Task statement: For this exercise, output exactly the lines from the opening line of the listing through the line with "des Teams, sondern", skipping pictures.

Source material:
· · · · · · ·

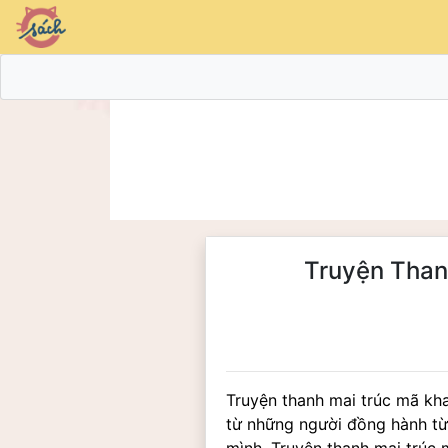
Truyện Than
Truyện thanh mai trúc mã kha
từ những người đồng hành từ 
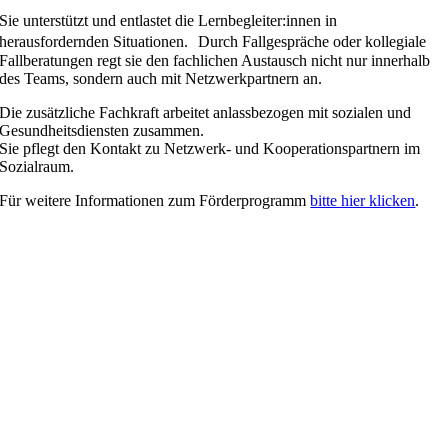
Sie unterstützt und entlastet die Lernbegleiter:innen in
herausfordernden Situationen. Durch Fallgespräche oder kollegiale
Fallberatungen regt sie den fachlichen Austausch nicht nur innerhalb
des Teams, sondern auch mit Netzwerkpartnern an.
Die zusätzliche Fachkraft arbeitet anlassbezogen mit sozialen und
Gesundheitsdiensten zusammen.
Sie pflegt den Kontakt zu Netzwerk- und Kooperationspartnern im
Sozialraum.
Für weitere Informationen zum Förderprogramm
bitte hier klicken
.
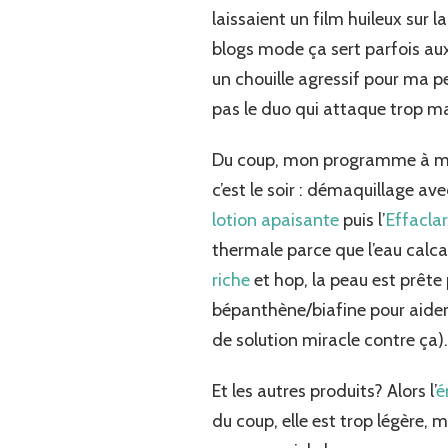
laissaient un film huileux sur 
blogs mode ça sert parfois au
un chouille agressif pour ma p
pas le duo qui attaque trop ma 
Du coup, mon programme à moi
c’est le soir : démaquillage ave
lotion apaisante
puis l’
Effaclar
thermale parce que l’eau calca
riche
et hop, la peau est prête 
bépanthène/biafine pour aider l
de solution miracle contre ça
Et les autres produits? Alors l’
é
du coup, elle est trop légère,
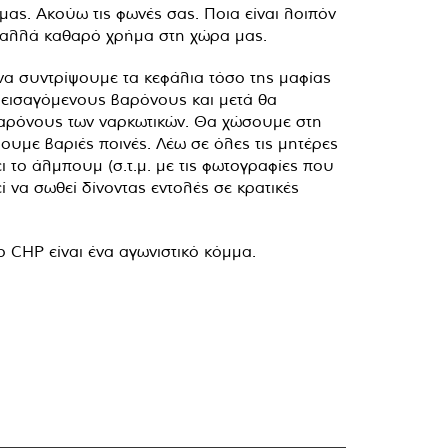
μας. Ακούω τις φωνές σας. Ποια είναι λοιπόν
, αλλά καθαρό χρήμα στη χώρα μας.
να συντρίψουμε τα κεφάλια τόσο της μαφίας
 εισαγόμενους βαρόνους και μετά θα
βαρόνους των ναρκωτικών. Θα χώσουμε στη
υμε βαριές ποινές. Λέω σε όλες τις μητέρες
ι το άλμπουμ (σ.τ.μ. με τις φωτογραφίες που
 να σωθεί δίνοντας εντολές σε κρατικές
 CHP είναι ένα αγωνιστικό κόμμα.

· · · · · · ·

Problem solution:
Truyện Than
Truyện thanh mai trúc mã kha
từ những người đồng hành từ 
Sie unterstützt und entlastet die Lernbegleiter:innen in
herausfordernden Situationen. Durch Fallgespräche oder kollegiale
Fallberatungen regt sie den fachlichen Austausch nicht nur innerhalb
des Teams, sondern auch mit Netzwerkpartnern an.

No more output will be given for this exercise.